**WHAT THE TASK ASKS:** Write out, word for word and with no pictures, each line below from the one containing "stress in working" through the one containing "Destination database settings", both included, and no other line.

**RECORDS:**
○ ○ ○ ○

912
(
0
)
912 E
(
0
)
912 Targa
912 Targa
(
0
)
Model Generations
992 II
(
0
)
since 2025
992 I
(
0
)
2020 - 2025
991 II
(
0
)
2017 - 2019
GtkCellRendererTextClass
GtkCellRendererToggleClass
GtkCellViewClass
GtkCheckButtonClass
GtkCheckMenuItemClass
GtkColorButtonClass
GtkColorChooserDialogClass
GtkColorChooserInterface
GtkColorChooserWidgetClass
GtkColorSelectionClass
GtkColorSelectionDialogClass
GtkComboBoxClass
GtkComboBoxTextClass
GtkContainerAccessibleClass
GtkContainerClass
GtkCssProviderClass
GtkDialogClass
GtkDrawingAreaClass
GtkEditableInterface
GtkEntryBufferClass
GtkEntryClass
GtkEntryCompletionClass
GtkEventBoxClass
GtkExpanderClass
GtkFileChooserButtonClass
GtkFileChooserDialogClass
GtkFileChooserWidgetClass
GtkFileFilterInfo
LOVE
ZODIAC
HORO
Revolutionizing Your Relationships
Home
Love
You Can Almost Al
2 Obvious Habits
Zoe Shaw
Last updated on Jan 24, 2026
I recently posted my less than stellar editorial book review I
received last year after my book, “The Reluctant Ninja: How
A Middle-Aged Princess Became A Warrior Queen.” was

○ ○ ○ ○

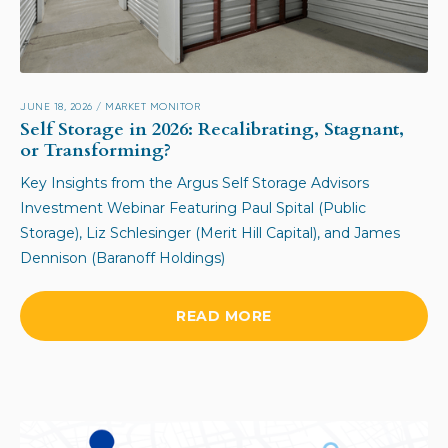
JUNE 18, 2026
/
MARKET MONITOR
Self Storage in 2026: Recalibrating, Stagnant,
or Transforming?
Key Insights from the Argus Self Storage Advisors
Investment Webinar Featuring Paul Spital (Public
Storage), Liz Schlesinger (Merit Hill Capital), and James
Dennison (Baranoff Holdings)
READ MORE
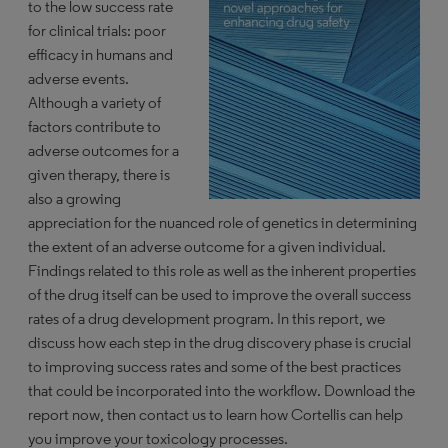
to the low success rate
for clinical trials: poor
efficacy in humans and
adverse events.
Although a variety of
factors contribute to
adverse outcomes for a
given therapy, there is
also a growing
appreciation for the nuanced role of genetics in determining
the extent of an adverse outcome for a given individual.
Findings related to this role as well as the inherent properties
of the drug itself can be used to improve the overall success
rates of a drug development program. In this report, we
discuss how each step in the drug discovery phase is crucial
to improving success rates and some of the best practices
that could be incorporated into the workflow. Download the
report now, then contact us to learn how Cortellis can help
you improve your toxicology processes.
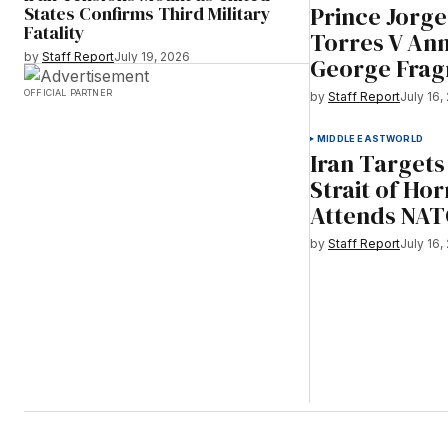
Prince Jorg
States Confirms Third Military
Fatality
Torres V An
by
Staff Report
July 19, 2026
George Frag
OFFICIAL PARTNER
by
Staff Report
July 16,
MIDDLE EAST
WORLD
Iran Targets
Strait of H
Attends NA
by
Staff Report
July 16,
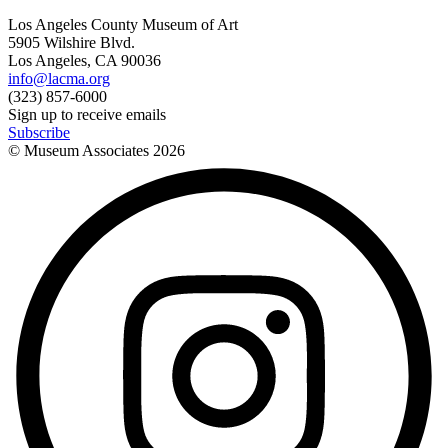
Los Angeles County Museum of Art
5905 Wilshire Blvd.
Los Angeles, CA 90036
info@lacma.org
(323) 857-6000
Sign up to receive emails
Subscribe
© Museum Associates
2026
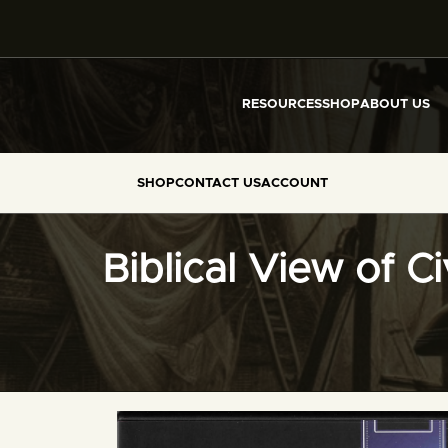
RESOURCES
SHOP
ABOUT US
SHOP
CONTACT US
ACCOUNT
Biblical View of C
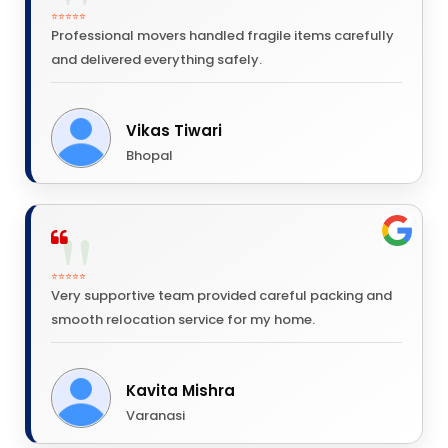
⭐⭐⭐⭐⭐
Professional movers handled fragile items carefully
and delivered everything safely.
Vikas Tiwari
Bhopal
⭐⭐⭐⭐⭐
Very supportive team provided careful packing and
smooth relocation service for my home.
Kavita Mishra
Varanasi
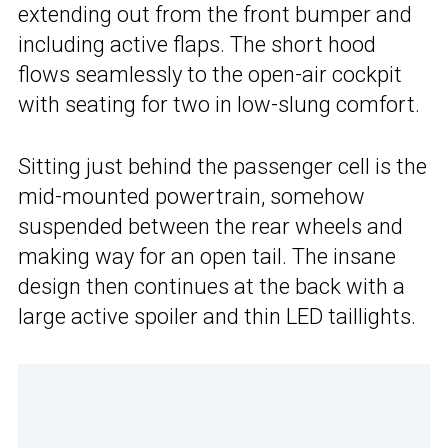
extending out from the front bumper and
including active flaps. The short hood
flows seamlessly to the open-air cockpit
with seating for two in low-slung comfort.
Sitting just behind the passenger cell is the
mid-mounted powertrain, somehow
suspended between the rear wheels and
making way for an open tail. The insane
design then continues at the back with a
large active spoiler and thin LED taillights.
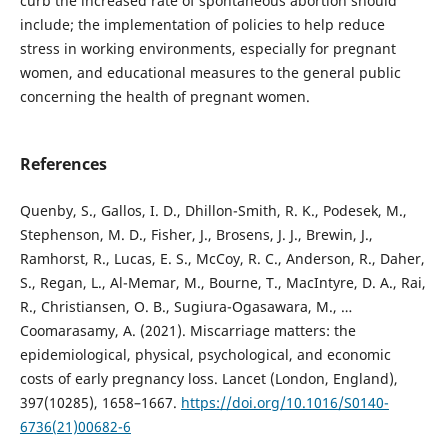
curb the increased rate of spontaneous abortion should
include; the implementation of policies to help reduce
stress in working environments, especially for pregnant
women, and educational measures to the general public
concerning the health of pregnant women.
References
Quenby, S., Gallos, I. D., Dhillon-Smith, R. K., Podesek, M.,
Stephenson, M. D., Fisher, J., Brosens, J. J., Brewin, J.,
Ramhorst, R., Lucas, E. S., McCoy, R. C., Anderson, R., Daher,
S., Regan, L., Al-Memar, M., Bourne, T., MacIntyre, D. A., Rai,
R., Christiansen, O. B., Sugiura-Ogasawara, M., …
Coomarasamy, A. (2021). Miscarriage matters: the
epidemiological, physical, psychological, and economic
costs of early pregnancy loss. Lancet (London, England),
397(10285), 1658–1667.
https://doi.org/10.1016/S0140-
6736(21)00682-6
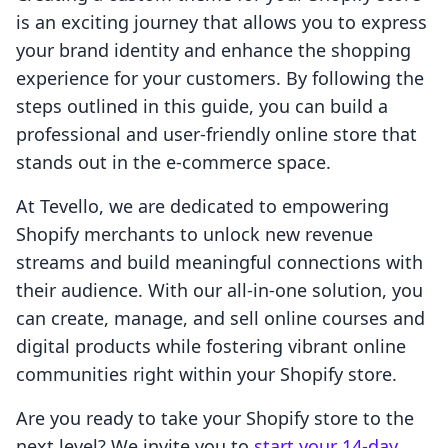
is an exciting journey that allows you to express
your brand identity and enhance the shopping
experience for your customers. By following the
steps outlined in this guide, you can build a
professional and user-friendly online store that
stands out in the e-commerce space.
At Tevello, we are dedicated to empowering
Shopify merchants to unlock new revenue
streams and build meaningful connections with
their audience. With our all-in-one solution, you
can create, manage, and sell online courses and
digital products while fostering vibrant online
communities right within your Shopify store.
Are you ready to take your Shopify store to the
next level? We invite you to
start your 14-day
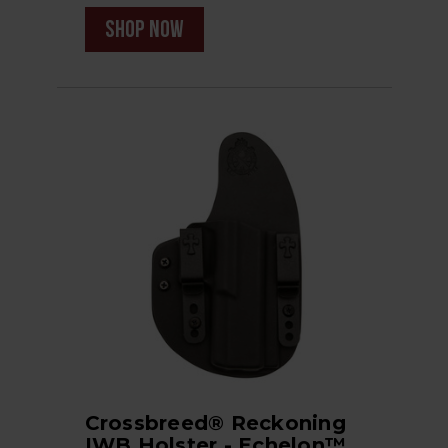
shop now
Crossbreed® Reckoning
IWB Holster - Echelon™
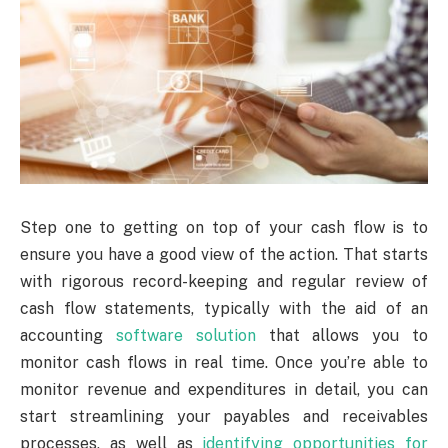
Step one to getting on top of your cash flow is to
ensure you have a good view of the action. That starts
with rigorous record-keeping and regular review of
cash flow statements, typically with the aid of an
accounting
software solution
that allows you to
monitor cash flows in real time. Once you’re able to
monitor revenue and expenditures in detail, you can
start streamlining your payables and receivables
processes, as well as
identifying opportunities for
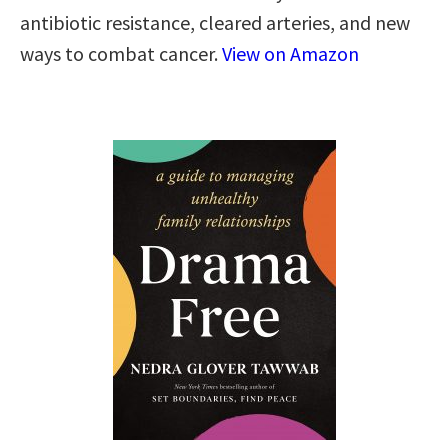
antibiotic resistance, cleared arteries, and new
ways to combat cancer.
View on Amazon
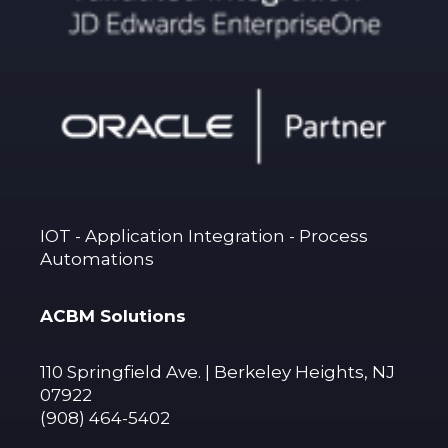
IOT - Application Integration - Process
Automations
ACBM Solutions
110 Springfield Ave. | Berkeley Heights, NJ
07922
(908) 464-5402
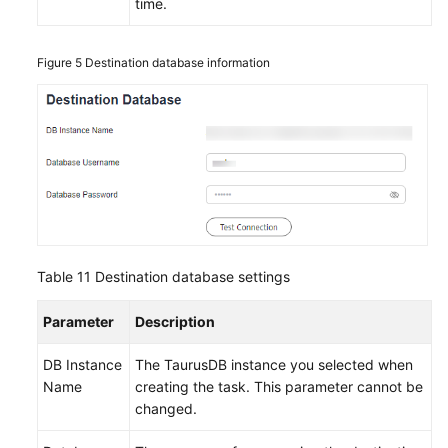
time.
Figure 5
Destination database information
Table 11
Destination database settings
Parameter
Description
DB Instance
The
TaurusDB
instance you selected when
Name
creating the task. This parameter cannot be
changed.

○ ○ ○ ○

**FINISHED TASK:**
stress in working environments, especially for pregnant
women, and educational measures to the general public
concerning the health of pregnant women.
References
Quenby, S., Gallos, I. D., Dhillon-Smith, R. K., Podesek, M.,
Stephenson, M. D., Fisher, J., Brosens, J. J., Brewin, J.,
Ramhorst, R., Lucas, E. S., McCoy, R. C., Anderson, R., Daher,
S., Regan, L., Al-Memar, M., Bourne, T., MacIntyre, D. A., Rai,
R., Christiansen, O. B., Sugiura-Ogasawara, M., …
Coomarasamy, A. (2021). Miscarriage matters: the
epidemiological, physical, psychological, and economic
costs of early pregnancy loss. Lancet (London, England),
397(10285), 1658–1667.
https://doi.org/10.1016/S0140-
6736(21)00682-6
is an exciting journey that allows you to express
your brand identity and enhance the shopping
experience for your customers. By following the
steps outlined in this guide, you can build a
professional and user-friendly online store that
stands out in the e-commerce space.
At Tevello, we are dedicated to empowering
Shopify merchants to unlock new revenue
streams and build meaningful connections with
their audience. With our all-in-one solution, you
can create, manage, and sell online courses and
digital products while fostering vibrant online
communities right within your Shopify store.
Are you ready to take your Shopify store to the
next level? We invite you to
start your 14-day
shop now
Crossbreed® Reckoning
IWB Holster - Echelon™
Step one to getting on top of your cash flow is to
ensure you have a good view of the action. That starts
with rigorous record-keeping and regular review of
cash flow statements, typically with the aid of an
accounting
software solution
that allows you to
monitor cash flows in real time. Once you’re able to
monitor revenue and expenditures in detail, you can
start streamlining your payables and receivables
processes, as well as
identifying opportunities for
antibiotic resistance, cleared arteries, and new
ways to combat cancer.
View on Amazon
IOT - Application Integration - Process
Automations
ACBM Solutions
110 Springfield Ave. | Berkeley Heights, NJ
07922
(908) 464-5402
time.
Figure 5
Destination database information
Table 11
Destination database settings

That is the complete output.